IF YOU WANT TO DO IT IN REVERSE, as in finding the x,y position by the array index, you can use the modulus operator and division.
ypos = array_index / total_cols; // division without remainder
xpos = array_index % total_cols; // gives the remainder
You could generalize this in a function like this:
// x and y parameters are references, and return values using these references
void get_positions_from_index(int array_index, int total_columns, int& x, int& y)
{
y = array_index / total_columns;
x = array_index % total_columns;
}
Whenever you're referring to an array index, it must be zero-based. However, when you are referring to the number of columns, that value will be 1-based for the calculations. x and y positions will also be zero based.
Probably easiest would be to work entirely in a system of (x,y) coordinates to calculate gravity and switch to the array coordinates when you finally need to lookup and store objects.

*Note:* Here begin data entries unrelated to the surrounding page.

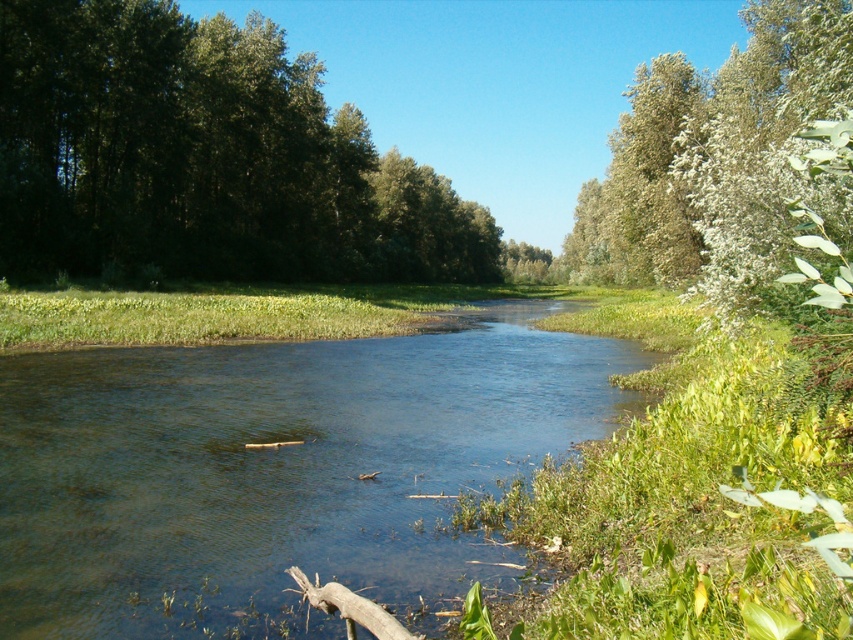 Question: Among these points, which one is nearest to the camera?

Choices:
 (A) (358, 177)
 (B) (88, 618)
 (C) (596, 211)

Answer: (B)

Question: In this image, where is green leafy trees at left located relative to green fuzzy bush at upper right?

Choices:
 (A) below
 (B) above

Answer: (B)

Question: Which point is closer to the camera?

Choices:
 (A) clear water at center
 (B) green leafy trees at left

Answer: (A)

Question: Can you confirm if clear water at center is positioned to the right of green leafy trees at left?

Choices:
 (A) no
 (B) yes

Answer: (B)

Question: Is green leafy trees at left behind green fuzzy bush at upper right?

Choices:
 (A) no
 (B) yes

Answer: (B)

Question: Among these objects, which one is nearest to the camera?

Choices:
 (A) green leafy trees at left
 (B) green fuzzy bush at upper right

Answer: (B)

In your example, consider (2, 4) (red) to be the center of gravity; (5, 1) (blue) needs to move in the direction (2-5, 4-1) == (-3, 3) by the distance _n_. You get decide how simple you want n to be -- it could be that you move your objects to an adjoining element, including diagonals, so move (blue) to (5-1, 1+1) == (4, 2). Or perhaps you could move objects by some scalar multiple of the unit vector that describes the direction you need to move. (Say, heavier objects move further because the attraction of gravity is stronger. Or, lighter objects move further because they have less inertia to overcome. Or objects move further the closer they are to the gravity well, because gravity is an inverse square law).
Once you've sorted out the virtual coordinates of your universe, then convert your numbers (4, 2) via some simple linear formulas: 4*columns + 2 -- or just use multidimensional arrays and truncate your floating-point results to get your array indexes.